▶ **BRIEF**: Could you print each entry below verbatim while omitting the pictures?

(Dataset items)
-------
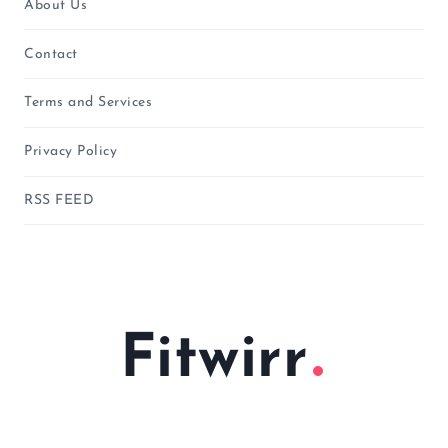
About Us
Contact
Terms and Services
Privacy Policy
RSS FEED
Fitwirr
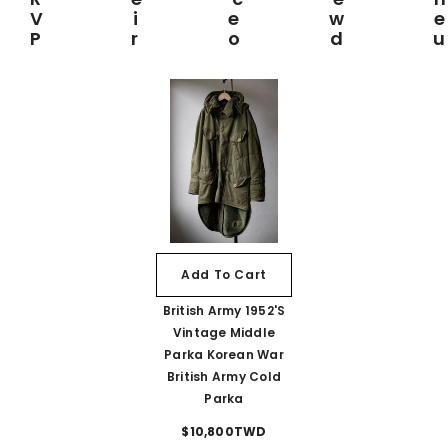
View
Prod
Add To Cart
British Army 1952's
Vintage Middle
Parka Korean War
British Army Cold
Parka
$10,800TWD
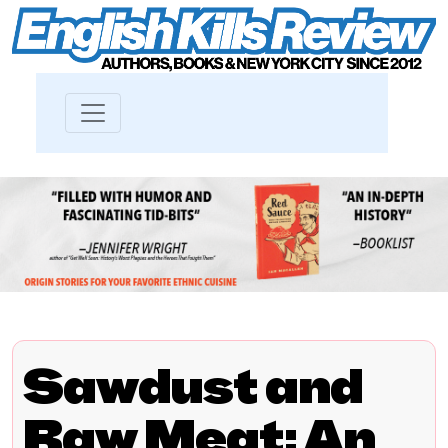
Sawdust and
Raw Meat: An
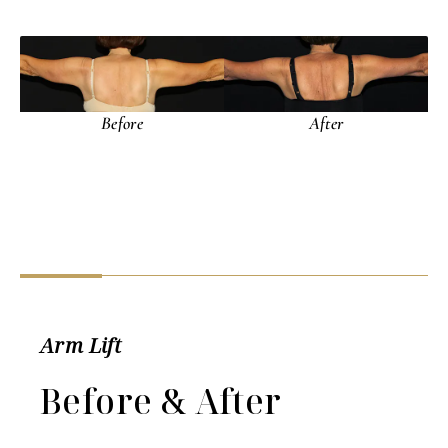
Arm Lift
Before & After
-------
▶ **WRITTEN RESPONSE**:
About Us
Contact
Terms and Services
Privacy Policy
RSS FEED
Fitwirr
View
Prod
Add To Cart
British Army 1952's
Vintage Middle
Parka Korean War
British Army Cold
Parka
$10,800TWD
Sawdust and
Raw Meat: An
Arm Lift
Before & After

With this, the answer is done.